Faculty of Information Technology, University of Jyväskylä, Finland.
Department of Artificial Intelligence, Kharkiv National University of Radio Electronics, Ukraine.
Neural Netw. 2022 Nov;155:177-203. doi: 10.1016/j.neunet.2022.08.017. Epub 2022 Aug 23.

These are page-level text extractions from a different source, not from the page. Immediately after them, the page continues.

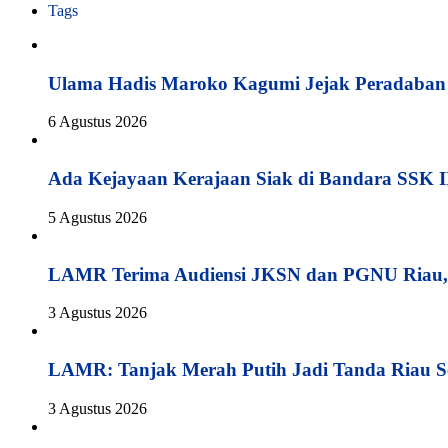
Tags
Ulama Hadis Maroko Kagumi Jejak Peradaban K
6 Agustus 2026
Ada Kejayaan Kerajaan Siak di Bandara SSK I
5 Agustus 2026
LAMR Terima Audiensi JKSN dan PGNU Riau, 
3 Agustus 2026
LAMR: Tanjak Merah Putih Jadi Tanda Riau S
3 Agustus 2026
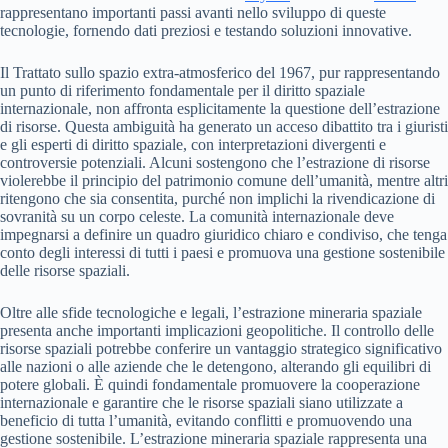
rappresentano importanti passi avanti nello sviluppo di queste
tecnologie, fornendo dati preziosi e testando soluzioni innovative.
Il Trattato sullo spazio extra-atmosferico del 1967, pur rappresentando
un punto di riferimento fondamentale per il diritto spaziale
internazionale, non affronta esplicitamente la questione dell’estrazione
di risorse. Questa ambiguità ha generato un acceso dibattito tra i giuristi
e gli esperti di diritto spaziale, con interpretazioni divergenti e
controversie potenziali. Alcuni sostengono che l’estrazione di risorse
violerebbe il principio del patrimonio comune dell’umanità, mentre altri
ritengono che sia consentita, purché non implichi la rivendicazione di
sovranità su un corpo celeste. La comunità internazionale deve
impegnarsi a definire un quadro giuridico chiaro e condiviso, che tenga
conto degli interessi di tutti i paesi e promuova una gestione sostenibile
delle risorse spaziali.
Oltre alle sfide tecnologiche e legali, l’estrazione mineraria spaziale
presenta anche importanti implicazioni geopolitiche. Il controllo delle
risorse spaziali potrebbe conferire un vantaggio strategico significativo
alle nazioni o alle aziende che le detengono, alterando gli equilibri di
potere globali. È quindi fondamentale promuovere la cooperazione
internazionale e garantire che le risorse spaziali siano utilizzate a
beneficio di tutta l’umanità, evitando conflitti e promuovendo una
gestione sostenibile. L’estrazione mineraria spaziale rappresenta una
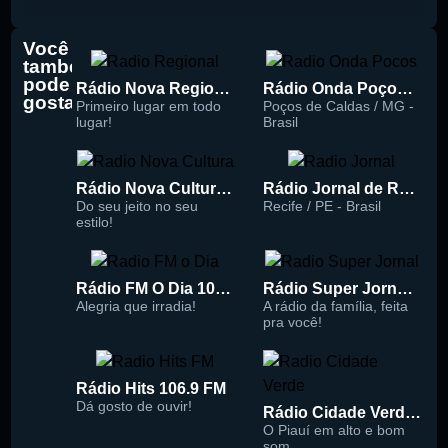
Você
também
pode
Rádio Nova Regional 91.5 FM
Rádio Onda Poços 96.7 FM
gostar
Primeiro lugar em todo
Poços de Caldas / MG -
lugar!
Brasil
Rádio Nova Cultura 93.1 FM
Rádio Jornal de Recife 90.3 FM
Do seu jeito no seu
Recife / PE - Brasil
estilo!
Rádio FM O Dia 100.5
Rádio Super Jornal 105.7 FM
Alegria que irradia!
A rádio da família, feita
pra você!
Rádio Hits 106.9 FM
Dá gosto de ouvir!
Rádio Cidade Verde 93.5 FM
O Piauí em alto e bom
som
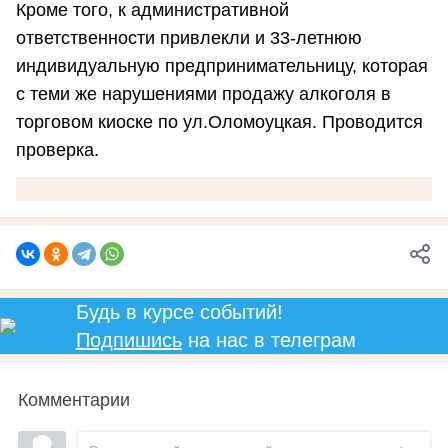
Кроме того, к административной
ответственности привлекли и 33-летнюю
индивидуальную предпринимательницу, которая
с теми же нарушениями продажу алкоголя в
торговом киоске по ул.Оломоуцкая. Проводится
проверка.
Будь в курсе событий!
Подпишись
на нас в телеграм
Комментарии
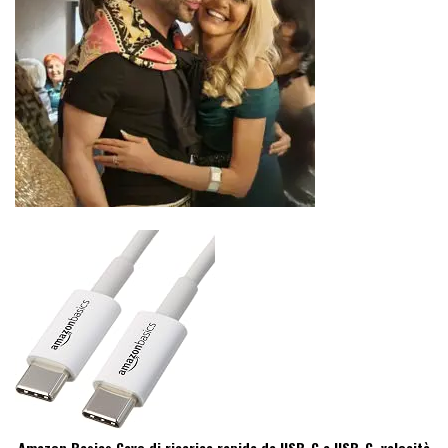
Amazon Basics Cavo di ricarica rapida da USB-C a USB-C, velocità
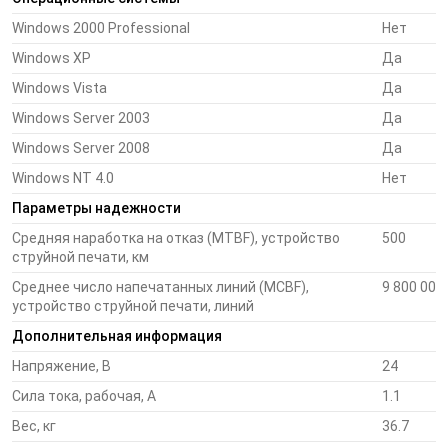
обозначения скидки, спецификации товара для
размещения рядом с товаром
Windows 2000 Professional
Нет
Windows XP
Да
Транспорт:
маркировка грузов
Windows Vista
Да
Windows Server 2003
Да
Windows Server 2008
Да
Высокая скорость и качество
Windows NT 4.0
Нет
печати
Параметры надежности
Средняя наработка на отказ (MTBF), устройство
500
Скорость печати Epson ColorWorks C7500 - 300 мм/сек -
струйной печати, км
сравнима со скоростью печати термопринтера. Благодаря
уникальной технологии печати Epson PrecisionCore принтер
Среднее число напечатанных линий (MCBF),
9 800 000
устройство струйной печати, линий
Epson ColorWorks C7500 максимально точно печатает штрих-
коды и мелкий текст. Уникальная технология мониторинга
Дополнительная информация
состояния печатающей головки Nozzle Verification Technology
Напряжение, В
24
(NVT) обеспечивает стабильно высокое качество отпечатков
Сила тока, рабочая, А
1.1
и предотвращает появление «битых» пикселей и
незапечатанных областей.
Вес, кг
36.7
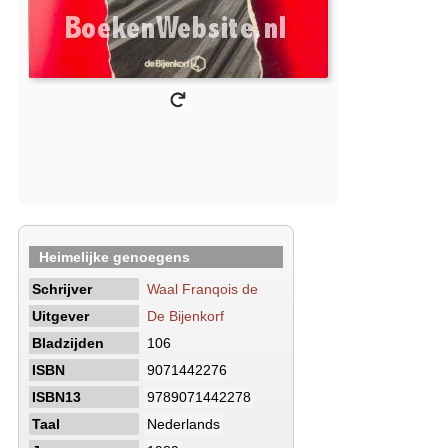
Heimelijke genoegens
Schrijver
Waal Franqois de
Uitgever
De Bijenkorf
Bladzijden
106
ISBN
9071442276
ISBN13
9789071442278
Taal
Nederlands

Convolutional Neural Network is one of the famous members of the deep learning family of neural network architectures, which is used for many purposes, including image classification. In spite of the wide adoption, such networks are known to be highly tuned to the training data (samples representing a particular problem), and they are poorly reusable to address new problems. One way to change this would be, in addition to trainable weights, to apply trainable parameters of the mathematical functions, which simulate various neural computations within such networks. In this way, we may distinguish between the narrowly focused task-specific parameters (weights) and more generic capability-specific parameters. In this paper, we suggest a couple of flexible mathematical functions (Generalized Lehmer Mean and Generalized Power Mean) with trainable parameters to replace some fixed operations (such as ordinary arithmetic mean or simple weighted aggregation), which are traditionally used within various components of a convolutional neural network architecture. We named the overall architecture with such an update as a hyper-flexible convolutional neural network. We provide mathematical justification of various components of such architecture and experimentally show that it performs better than the traditional one, including better robustness regarding the adversarial perturbations of testing data.
卷积神经网络是深度学习家族的神经网络架构之一,它被广泛应用于多种目的,包括图像分类。尽管已经广泛应用,但这些网络被认为高度依赖于训练数据(代表特定问题的样本),并且难以重新用于解决新问题。改变这种情况的一种方法是,除了可训练的权重外,还应用可训练的数学函数参数,这些参数模拟了这些网络内部的各种神经计算。通过这种方式,我们可以区分专门针对特定任务的参数(权重)和更通用的特定于功能的参数。在本文中,我们建议使用几个具有可训练参数的灵活数学函数(广义勒美均值和广义幂均值)来替代传统上在卷积神经网络架构的各个组件中使用的固定操作(例如普通算术平均值或简单加权聚合)。我们将具有这种更新的整体架构命名为超灵活卷积神经网络。我们提供了这种架构的各个组件的数学证明,并通过实验表明,它比传统的卷积神经网络表现更好,包括对测试数据的对抗性扰动具有更好的鲁棒性。